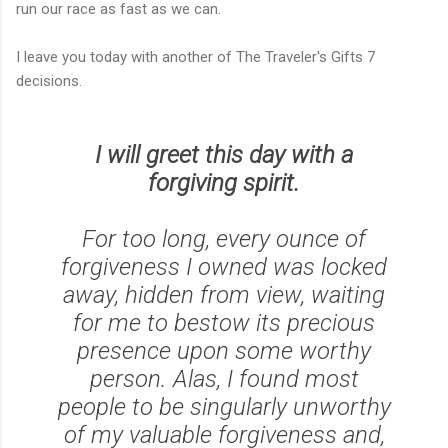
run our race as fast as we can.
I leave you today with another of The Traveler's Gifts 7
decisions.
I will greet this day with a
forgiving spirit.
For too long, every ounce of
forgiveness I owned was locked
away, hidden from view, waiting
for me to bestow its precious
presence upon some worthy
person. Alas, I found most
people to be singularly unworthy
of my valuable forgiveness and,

____________

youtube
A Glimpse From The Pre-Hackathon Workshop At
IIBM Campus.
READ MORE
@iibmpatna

____________

▶ WHAT YOU WILL DO: Could you restate word for word the lines above from the one containing "For too long, every ounce of" through the one containing "of my valuable", both included, and nothing else?

▶ TASK SOLUTION:
For too long, every ounce of
forgiveness I owned was locked
away, hidden from view, waiting
for me to bestow its precious
presence upon some worthy
person. Alas, I found most
people to be singularly unworthy
of my valuable forgiveness and,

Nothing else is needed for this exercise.